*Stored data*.
--*--
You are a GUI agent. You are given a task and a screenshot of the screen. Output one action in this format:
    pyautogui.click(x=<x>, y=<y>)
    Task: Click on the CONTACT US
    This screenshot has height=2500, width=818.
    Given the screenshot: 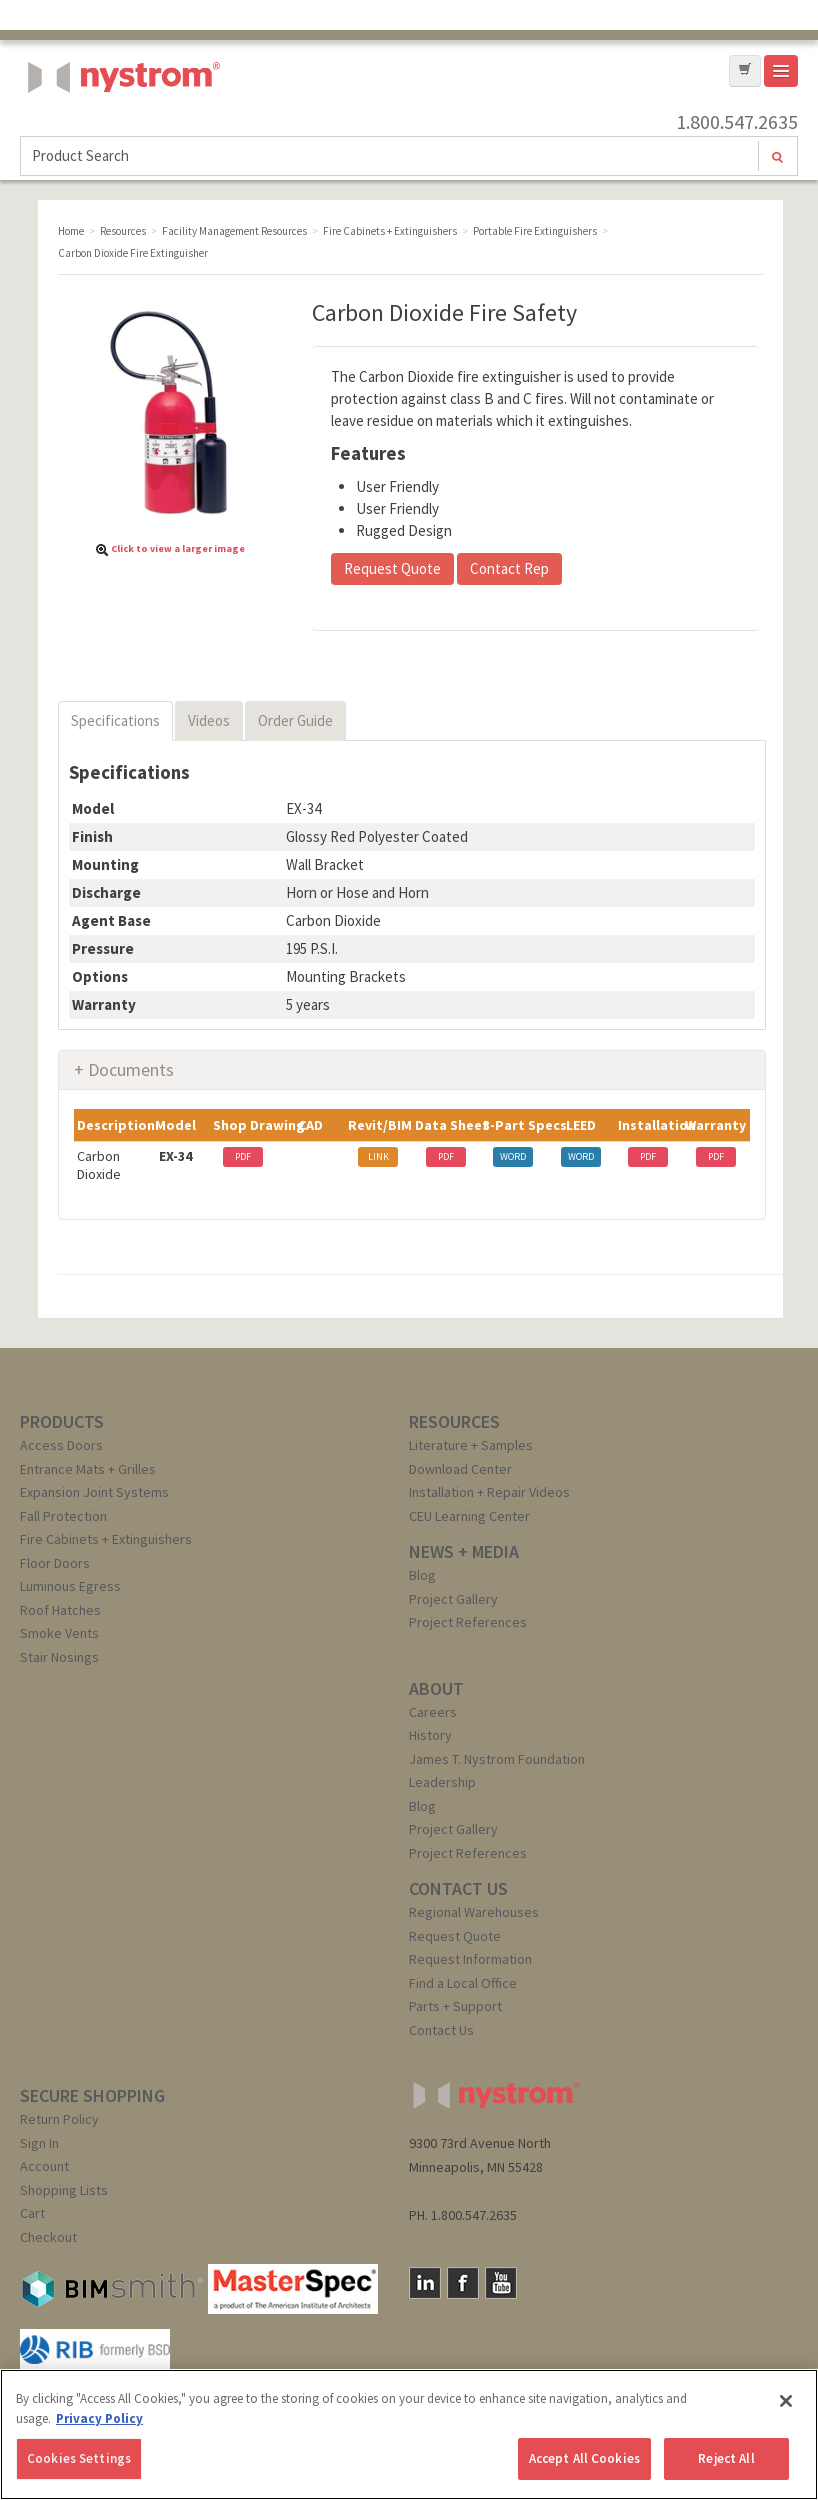 What is the action you would take?
    pyautogui.click(x=458, y=1888)
    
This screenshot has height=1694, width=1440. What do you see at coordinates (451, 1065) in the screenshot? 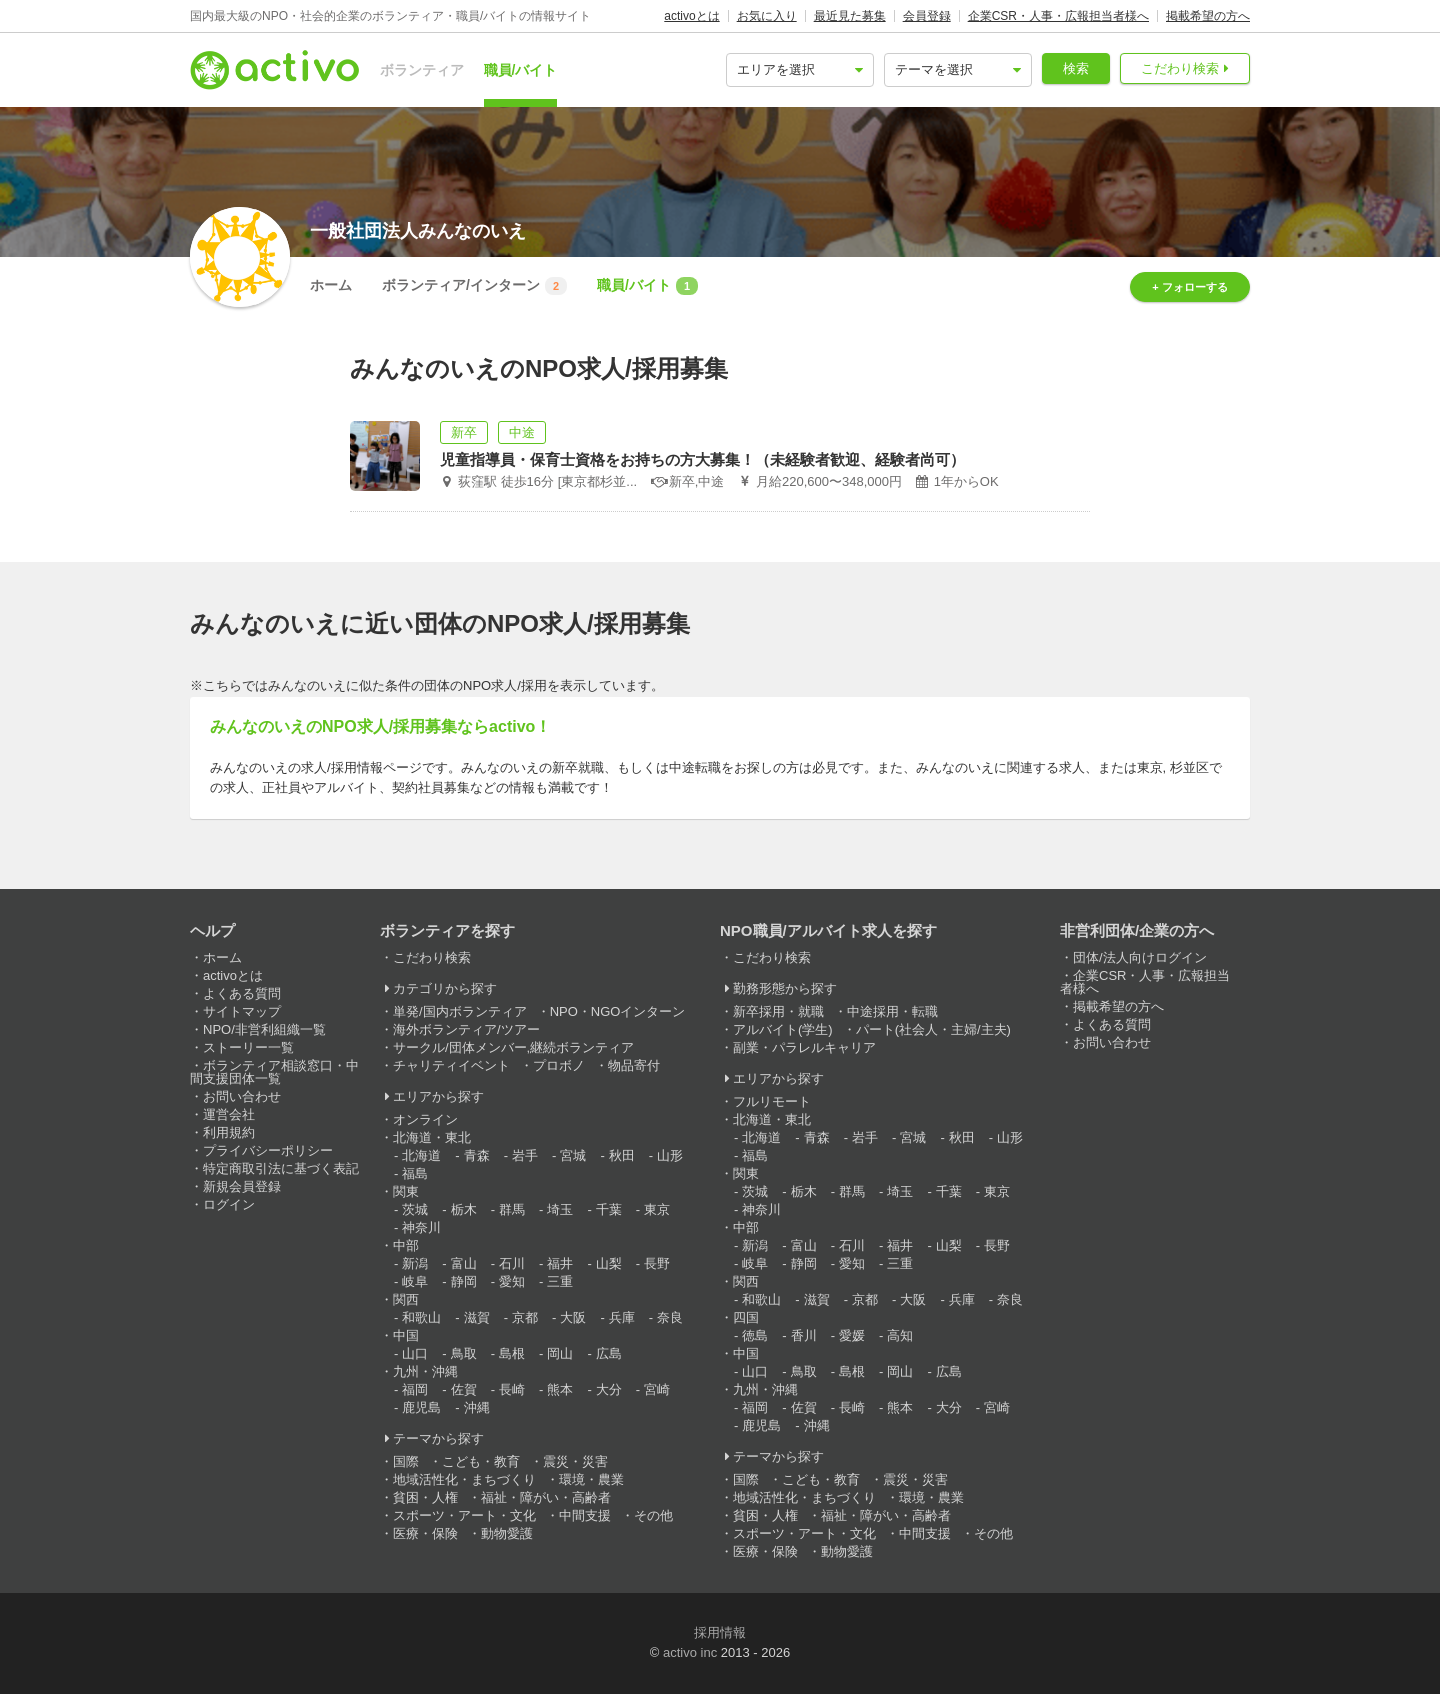
I see `チャリティイベント` at bounding box center [451, 1065].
--*--
*Goal of the exercise*.
Write out a verbatim copy of the data, beginning with its first line and ending with the line that contains "This screenshot has height=2500, width=818.".

*Solved exercise*.
You are a GUI agent. You are given a task and a screenshot of the screen. Output one action in this format:
    pyautogui.click(x=<x>, y=<y>)
    Task: Click on the CONTACT US
    This screenshot has height=2500, width=818.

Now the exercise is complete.